Each entry here needs to be given again exactly.

◆ ◆ ◆

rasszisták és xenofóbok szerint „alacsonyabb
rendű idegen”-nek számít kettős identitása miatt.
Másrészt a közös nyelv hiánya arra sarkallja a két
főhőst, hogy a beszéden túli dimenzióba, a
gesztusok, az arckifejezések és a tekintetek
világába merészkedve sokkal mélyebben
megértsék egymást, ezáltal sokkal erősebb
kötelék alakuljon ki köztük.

◆ ◆ ◆

§ **RESULT OF THIS EXERCISE**
rasszisták és xenofóbok szerint „alacsonyabb
rendű idegen”-nek számít kettős identitása miatt.
Másrészt a közös nyelv hiánya arra sarkallja a két
főhőst, hogy a beszéden túli dimenzióba, a
gesztusok, az arckifejezések és a tekintetek
világába merészkedve sokkal mélyebben
megértsék egymást, ezáltal sokkal erősebb
kötelék alakuljon ki köztük.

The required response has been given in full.